In this issue:
Pod News
Oranges in Majorca
Theme released for Menton’s Fete du Citron 2023
Vintage cookbooks released online
River Cafe’s latest cookbook
Recipe: Monkfish with pancetta and lemon
POD NEWS
Links for ‘In this issue’
Five minute listen
Stanley Tucci’s Searching for Italy. Search BBC & CNN.
UNISG+ Free course in Italian food history. Click here for more.
Boris Johnson eating a LemonTop ice cream. Click here.
LemonTop Gin. Click here.
Lemons take the breeze in the Balearics
Majorca, written Mallorca in Catalan, is the largest island in the Balearic islands and has a generous sprinkling of fragrant citrus groves full of orange and lemon trees. The island is a popular holiday spot where tourists slake their thirst with juicy oranges and unwind in a deliciously comfortable climate and beautiful views everywhere.
Lying on the northeast coast of Spain, the island's citrus industry is based around Sóller, a traditional seaside town on the Mediterranean island's remote, craggy west coast.

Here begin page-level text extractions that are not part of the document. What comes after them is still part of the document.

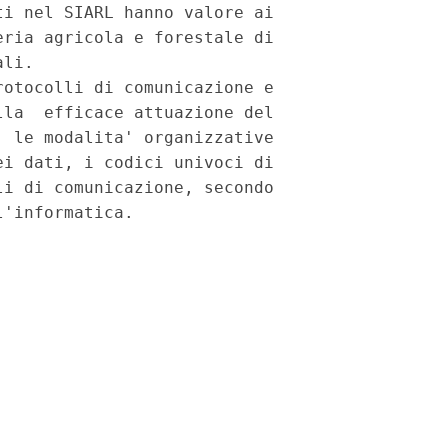
i nel SIARL hanno valore ai

ria agricola e forestale di

li.

otocolli di comunicazione e

la  efficace attuazione del

 le modalita' organizzative

i dati, i codici univoci di

i di comunicazione, secondo
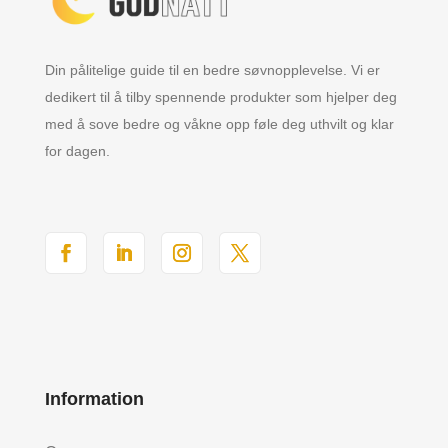
Din pålitelige guide til en bedre søvnopplevelse. Vi er
dedikert til å tilby spennende produkter som hjelper deg
med å sove bedre og våkne opp føle deg uthvilt og klar
for dagen.
Information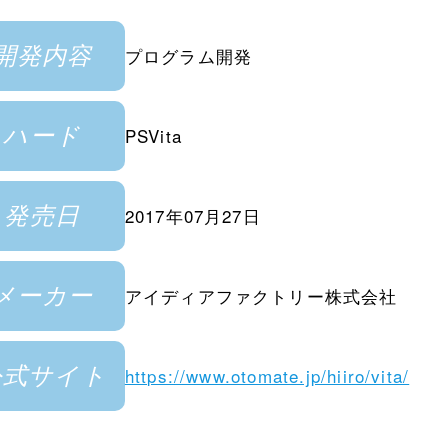
開発内容
プログラム開発
ハード
PSVita
発売日
2017年07月27日
メーカー
アイディアファクトリー株式会社
公式サイト
https://www.otomate.jp/hiiro/vita/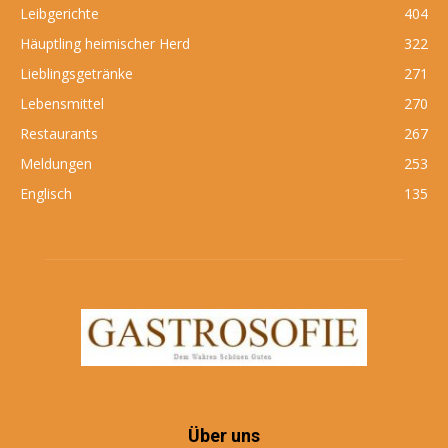
Leibgerichte
404
Häuptling heimischer Herd
322
Lieblingsgetränke
271
Lebensmittel
270
Restaurants
267
Meldungen
253
Englisch
135
Über uns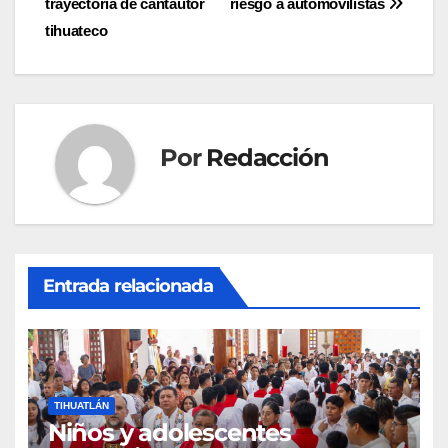
trayectoria de cantautor
riesgo a automovilistas
de
tihuateco
entradas
Por
Redacción
Entrada relacionada
TIHUATLÁN
Niños y adolescentes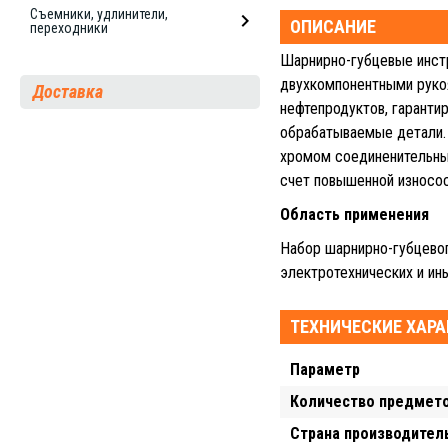
Съемники, удлинители,
ОПИСАНИЕ
переходники
Шарнирно-губцевые инст
двухкомпонентными рукоя
Доставка
нефтепродуктов, гарант
обрабатываемые детали.
хромом соединенительны
счет повышенной износос
Область применения
Набор шарнирно-губцево
электротехнических и ин
ТЕХНИЧЕСКИЕ ХАР
Параметр
Количество предмет
Страна производител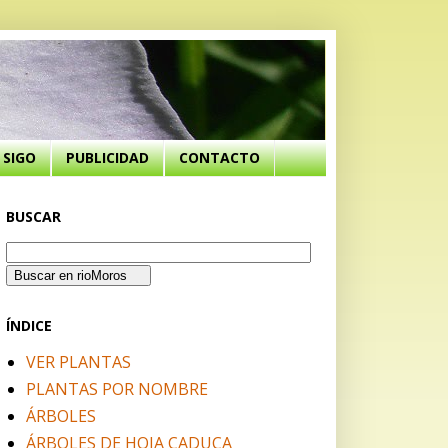
SIGO
PUBLICIDAD
CONTACTO
BUSCAR
ÍNDICE
VER PLANTAS
PLANTAS POR NOMBRE
ÁRBOLES
ÁRBOLES DE HOJA CADUCA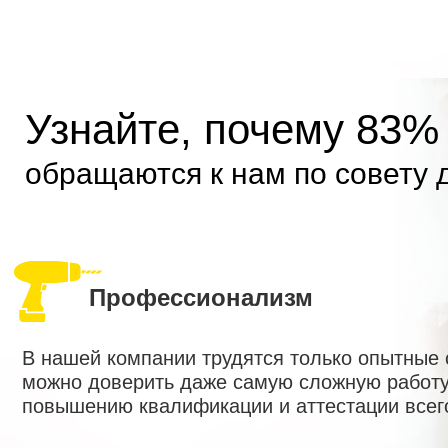
Узнайте, почему 83%
обращаются к нам по совету 
Профессионализм
В нашей компании трудятся только опытные
можно доверить даже самую сложную работу
повышению квалификации и аттестации всег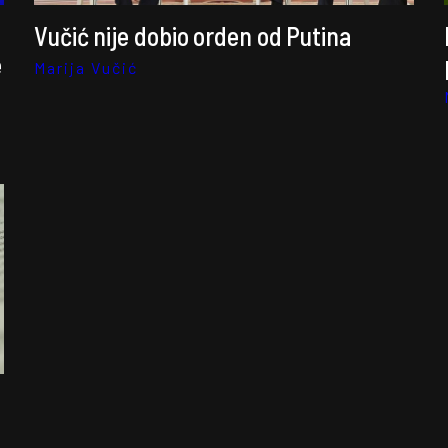
Vučić nije dobio orden od Putina
e
Marija Vučić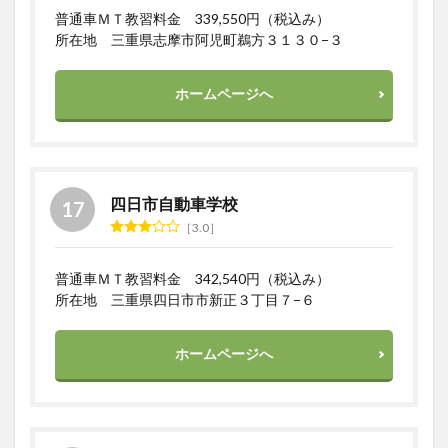
普通車ＭＴ教習料金 339,550円（税込み）
所在地 三重県志摩市阿児町鵜方３１３０−３
ホームページへ
四日市自動車学校
3.0
普通車ＭＴ教習料金 342,540円（税込み）
所在地 三重県四日市市新正３丁目７−６
ホームページへ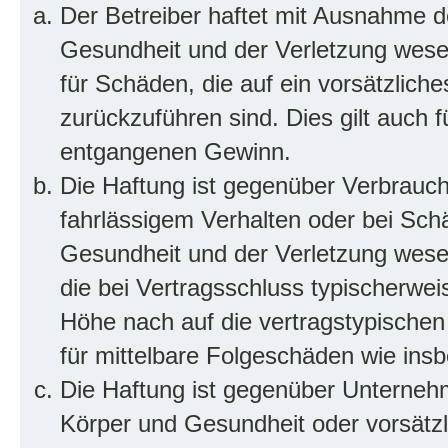
Der Betreiber haftet mit Ausnahme d
Gesundheit und der Verletzung wesent
für Schäden, die auf ein vorsätzliche
zurückzuführen sind. Dies gilt auch 
entgangenen Gewinn.
Die Haftung ist gegenüber Verbrauch
fahrlässigem Verhalten oder bei Sch
Gesundheit und der Verletzung wesent
die bei Vertragsschluss typischerwe
Höhe nach auf die vertragstypischen
für mittelbare Folgeschäden wie in
Die Haftung ist gegenüber Unterneh
Körper und Gesundheit oder vorsätzl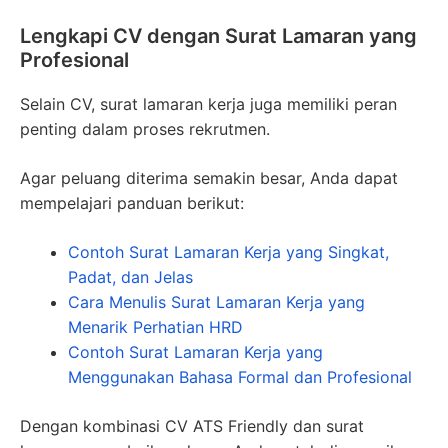
Lengkapi CV dengan Surat Lamaran yang
Profesional
Selain CV, surat lamaran kerja juga memiliki peran
penting dalam proses rekrutmen.
Agar peluang diterima semakin besar, Anda dapat
mempelajari panduan berikut:
Contoh Surat Lamaran Kerja yang Singkat,
Padat, dan Jelas
Cara Menulis Surat Lamaran Kerja yang
Menarik Perhatian HRD
Contoh Surat Lamaran Kerja yang
Menggunakan Bahasa Formal dan Profesional
Dengan kombinasi CV ATS Friendly dan surat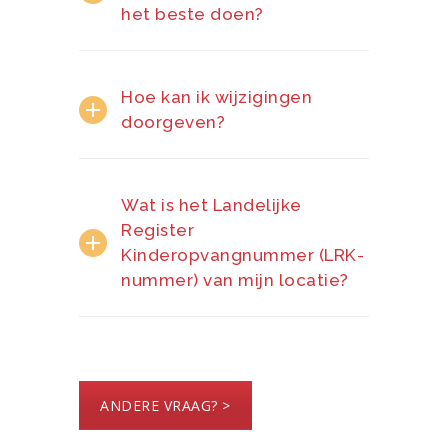
het beste doen?
Hoe kan ik wijzigingen
doorgeven?
Wat is het Landelijke
Register
Kinderopvangnummer (LRK-
nummer) van mijn locatie?
ANDERE VRAAG? >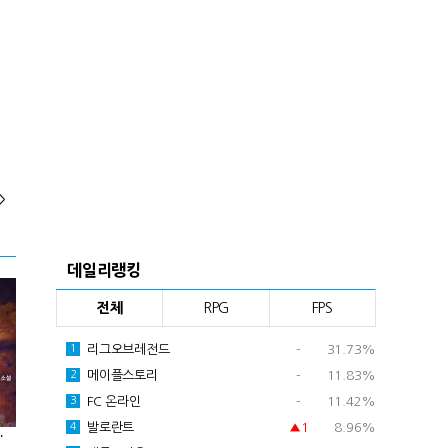
>
데일리랭킹
전체
RPG
FPS
리그오브레전드
-
31.73%
1
메이플스토리
-
11.83%
2
FC 온라인
-
11.42%
3
발로란트
▲1
8.96%
4
하다] 25화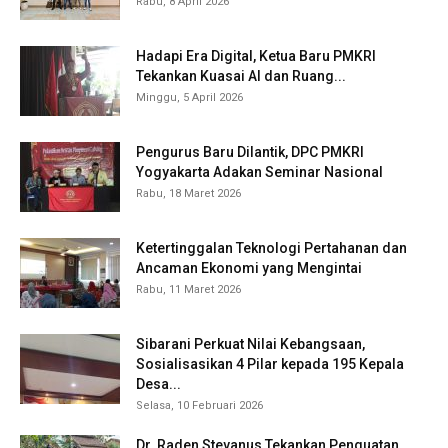
Rabu, 8 April 2026
Hadapi Era Digital, Ketua Baru PMKRI
Tekankan Kuasai AI dan Ruang...
Minggu, 5 April 2026
Pengurus Baru Dilantik, DPC PMKRI
Yogyakarta Adakan Seminar Nasional
Rabu, 18 Maret 2026
Ketertinggalan Teknologi Pertahanan dan
Ancaman Ekonomi yang Mengintai
Rabu, 11 Maret 2026
Sibarani Perkuat Nilai Kebangsaan,
Sosialisasikan 4 Pilar kepada 195 Kepala
Desa...
Selasa, 10 Februari 2026
Dr. Raden Stevanus Tekankan Penguatan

It's at the centre of the island's Golden Valley, a region bursting with voluptuous oranges and lemons. During Autumn, the island hosts fairs and festivals dedicated to such products as olives, mushrooms, pumpkins, wine, sobrassada (a raw, cured and spicy meat paste sausage made with paprika) and honey.
Mallorcan farmers also produce a suckling pig known as porcella; about 15,000 tonnes of sea salt from Salines de Colonia Saint Jordi, on the island's southeast corner; olive oil and cheeses. The island is also famous for Angel d'Or, an orange liqueur. A naturally fruity and slightly bitter-tasting liqueur enjoyed straight, on-ice splashed into various cocktail varieties. For example, the refreshing Fresquito (fresh juice on ice), the sparkling 'Angel d'Or con Cava' (with sparkling wine) or even the exotic "Caipirinha d'Or" (with lime and brown sugar). Other local liquors are made with almonds and dried herbs.
London-based chef Yotam Ottolenghi offers several great dishes using Mallorcan produce, including Caramelised Fig, Orange and Goat's Cheese Salad; and Apricot and Almond Ensaimada – a delicious pastry made with pork lard and grated orange zest.
Other local cuisine includes such dishes as 'sopa de nadal', a traditional Christmas chicken broth made with foie gras and pasta; 'Porcella amb anfòs', a stuffed suckling pig with roasted onion and apple puree, and 'Ensaimada de torro', a speciality almond filled sweet bread.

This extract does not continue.